━━━ Listed records ━━━
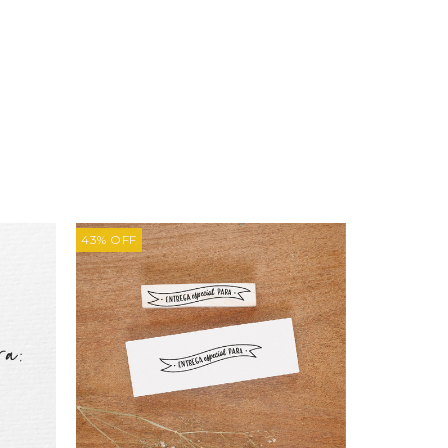
43
%
OFF
43
%
OFF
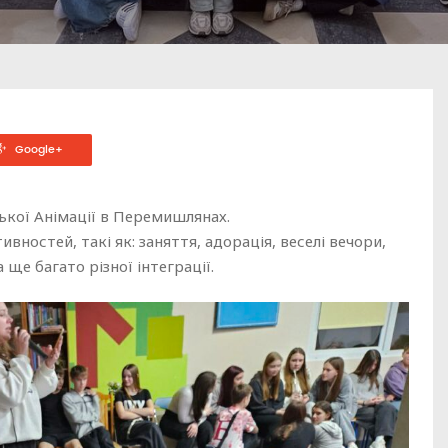
Google+
ської Анімації в Перемишлянах.
вностей, такі як: заняття, адорація, веселі вечори,
ще багато різної інтеграції.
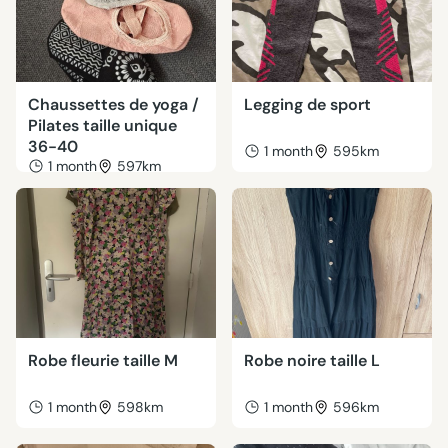
Chaussettes de yoga /
Legging de sport
Pilates taille unique
36-40
1 month
595km
1 month
597km
Robe fleurie taille M
Robe noire taille L
1 month
598km
1 month
596km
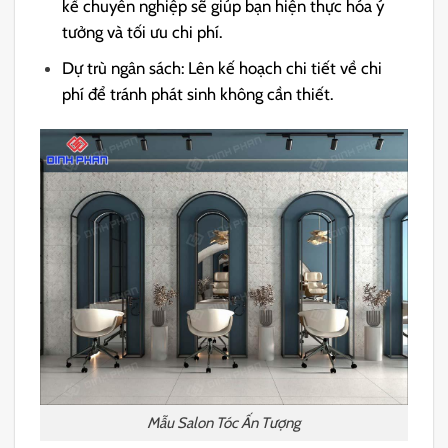
kế chuyên nghiệp sẽ giúp bạn hiện thực hóa ý
tưởng và tối ưu chi phí.
Dự trù ngân sách: Lên kế hoạch chi tiết về chi
phí để tránh phát sinh không cần thiết.
Mẫu Salon Tóc Ấn Tượng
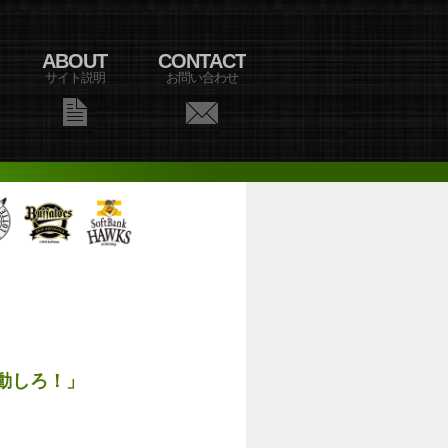
ABOUT
CONTACT
サイト説明
お問い合わせ
動しろ！」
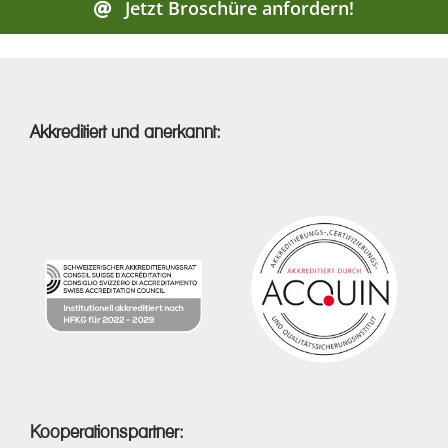
Jetzt Broschüre anfordern!
Akkreditiert und anerkannt:
Kooperationspartner:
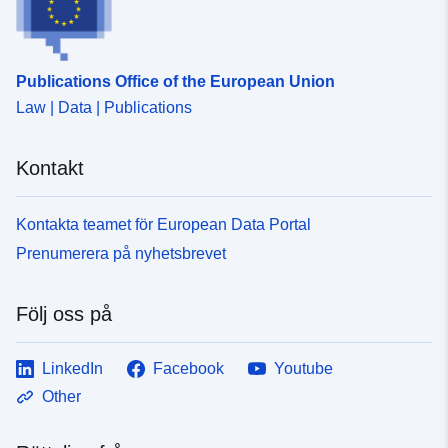
Publications Office of the European Union
Law | Data | Publications
Kontakt
Kontakta teamet för European Data Portal
Prenumerera på nyhetsbrevet
Följ oss på
LinkedIn
Facebook
Youtube
Other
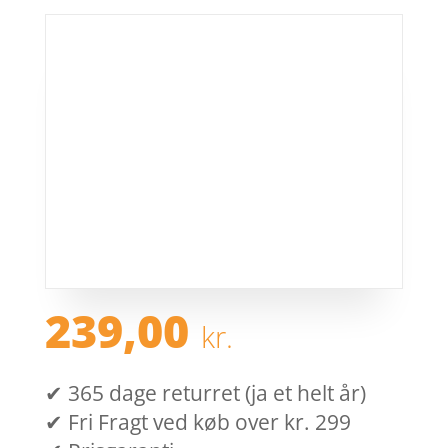
239,00
kr.
✔ 365 dage returret (ja et helt år)
✔ Fri Fragt ved køb over kr. 299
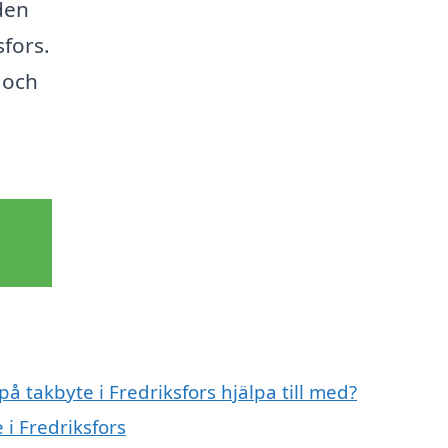
den
sfors.
 och
på takbyte i Fredriksfors hjälpa till med?
 i Fredriksfors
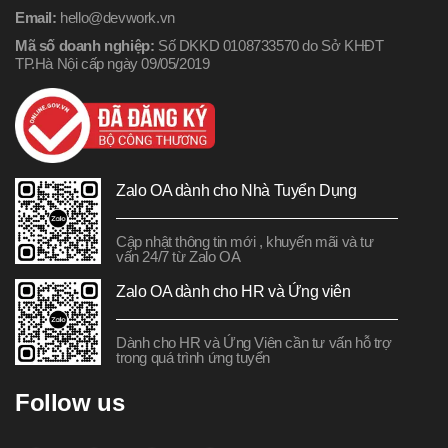
Email:
hello@devwork.vn
Mã số doanh nghiệp:
Số DKKD 0108733570 do Sở KHĐT
TP.Hà Nội cấp ngày 09/05/2019
Zalo OA dành cho Nhà Tuyển Dụng
Cập nhật thông tin mới , khuyến mãi và tư
vấn 24/7 từ Zalo OA
Zalo OA dành cho HR và Ứng viên
Dành cho HR và Ứng Viên cần tư vấn hỗ trợ
trong quá trình ứng tuyển
Follow us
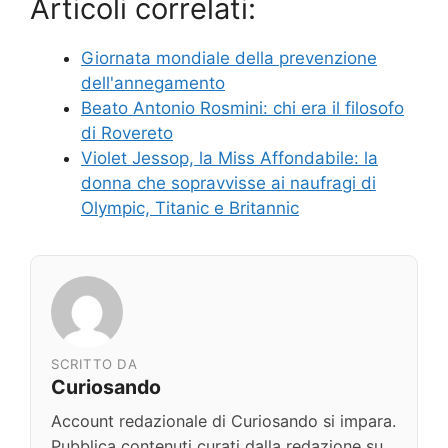
Articoli correlati:
Giornata mondiale della prevenzione
dell'annegamento
Beato Antonio Rosmini: chi era il filosofo
di Rovereto
Violet Jessop, la Miss Affondabile: la
donna che sopravvisse ai naufragi di
Olympic, Titanic e Britannic
SCRITTO DA
Curiosando
Account redazionale di Curiosando si impara.
Pubblica contenuti curati dalla redazione su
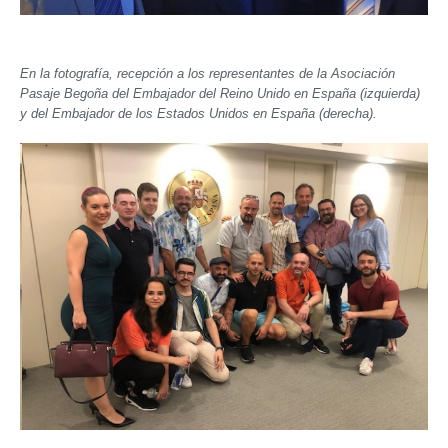
En la fotografía, recepción a los representantes de la Asociación
Pasaje Begoña del Embajador del Reino Unido en España (izquierda)
y del Embajador de los Estados Unidos en España (derecha).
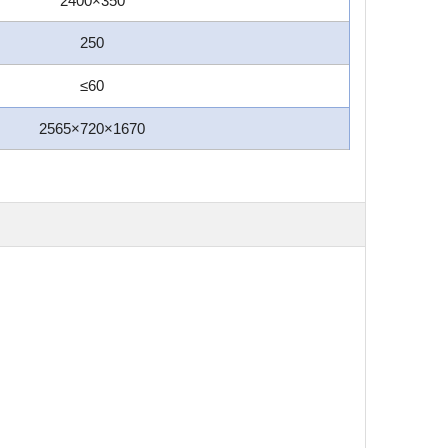
2400×350
250
≤60
2565×720×1670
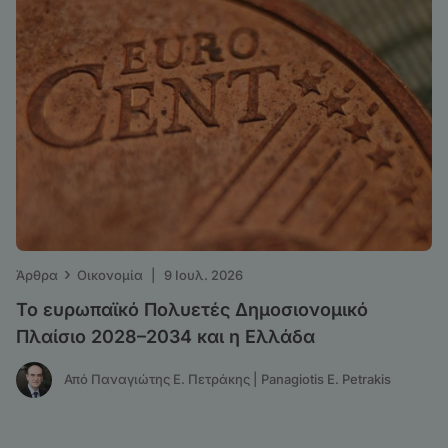
›
Άρθρα
Οικονομία
|
9 Ιουλ. 2026
Το ευρωπαϊκό Πολυετές Δημοσιονομικό
Πλαίσιο 2028–2034 και η Ελλάδα
Από Παναγιώτης Ε. Πετράκης | Panagiotis E. Petrakis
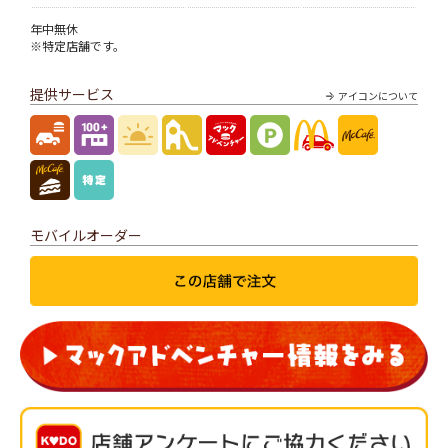
年中無休
※特定店舗です。
提供サービス
アイコンについて
モバイルオーダー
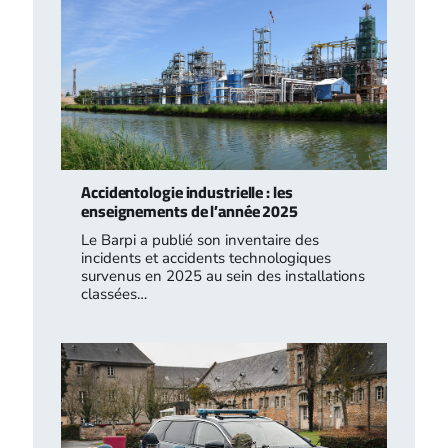
Accidentologie industrielle : les
enseignements de l’année 2025
Le Barpi a publié son inventaire des
incidents et accidents technologiques
survenus en 2025 au sein des installations
classées…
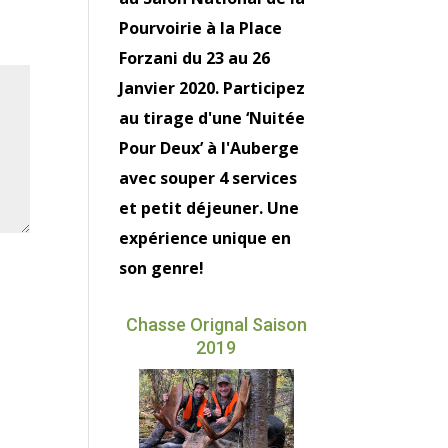
Pourvoirie à la Place
Forzani du 23 au 26
Janvier 2020. Participez
au tirage d'une ‘Nuitée
Pour Deux’ à l'Auberge
avec souper 4 services
et petit déjeuner. Une
expérience unique en
son genre!
Chasse Orignal Saison
2019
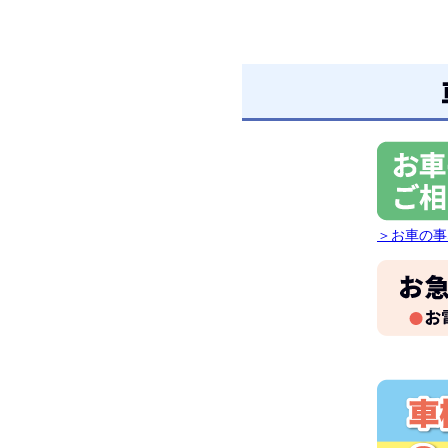
＞お車の事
━━━
| What the task requires |
The entries are to be written out again exactly, without their pictures.

| Finished task |
43
%
OFF
43
%
OFF
Google+
ської Анімації в Перемишлянах.
вностей, такі як: заняття, адорація, веселі вечори,
ще багато різної інтеграції.
Chaussettes de yoga /
Legging de sport
Pilates taille unique
36-40
1 month
595km
1 month
597km
Robe fleurie taille M
Robe noire taille L
1 month
598km
1 month
596km
kế chuyên nghiệp sẽ giúp bạn hiện thực hóa ý
tưởng và tối ưu chi phí.
Dự trù ngân sách: Lên kế hoạch chi tiết về chi
phí để tránh phát sinh không cần thiết.
Mẫu Salon Tóc Ấn Tượng
ABOUT
CONTACT
サイト説明
お問い合わせ
動しろ！」
Jetzt Broschüre anfordern!
Akkreditiert und anerkannt:
Kooperationspartner:
Publications Office of the European Union
Law | Data | Publications
Kontakt
Kontakta teamet för European Data Portal
Prenumerera på nyhetsbrevet
Följ oss på
LinkedIn
Facebook
Youtube
Other
239,00
kr.
✔ 365 dage returret (ja et helt år)
✔ Fri Fragt ved køb over kr. 299
den
sfors.
 och
på takbyte i Fredriksfors hjälpa till med?
 i Fredriksfors
Email:
hello@devwork.vn
Mã số doanh nghiệp:
Số DKKD 0108733570 do Sở KHĐT
TP.Hà Nội cấp ngày 09/05/2019
Zalo OA dành cho Nhà Tuyển Dụng
Cập nhật thông tin mới , khuyến mãi và tư
vấn 24/7 từ Zalo OA
Zalo OA dành cho HR và Ứng viên
Dành cho HR và Ứng Viên cần tư vấn hỗ trợ
trong quá trình ứng tuyển
Follow us
Articoli correlati:
Giornata mondiale della prevenzione
dell'annegamento
Beato Antonio Rosmini: chi era il filosofo
di Rovereto
Violet Jessop, la Miss Affondabile: la
donna che sopravvisse ai naufragi di
Olympic, Titanic e Britannic
SCRITTO DA
Curiosando
Account redazionale di Curiosando si impara.
Pubblica contenuti curati dalla redazione su
En la fotografía, recepción a los representantes de la Asociación
Pasaje Begoña del Embajador del Reino Unido en España (izquierda)
y del Embajador de los Estados Unidos en España (derecha).
2400×350
250
≤60
2565×720×1670
›
Άρθρα
Οικονομία
|
9 Ιουλ. 2026
Το ευρωπαϊκό Πολυετές Δημοσιονομικό
Πλαίσιο 2028–2034 και η Ελλάδα
Από Παναγιώτης Ε. Πετράκης | Panagiotis E. Petrakis
年中無休
※特定店舗です。
提供サービス
アイコンについて
モバイルオーダー
Accidentologie industrielle : les
enseignements de l’année 2025
Le Barpi a publié son inventaire des
incidents et accidents technologiques
survenus en 2025 au sein des installations
classées…
Pourvoirie à la Place
Forzani du 23 au 26
Janvier 2020. Participez
au tirage d'une ‘Nuitée
Pour Deux’ à l'Auberge
avec souper 4 services
et petit déjeuner. Une
expérience unique en
son genre!
Chasse Orignal Saison
2019
＞お車の事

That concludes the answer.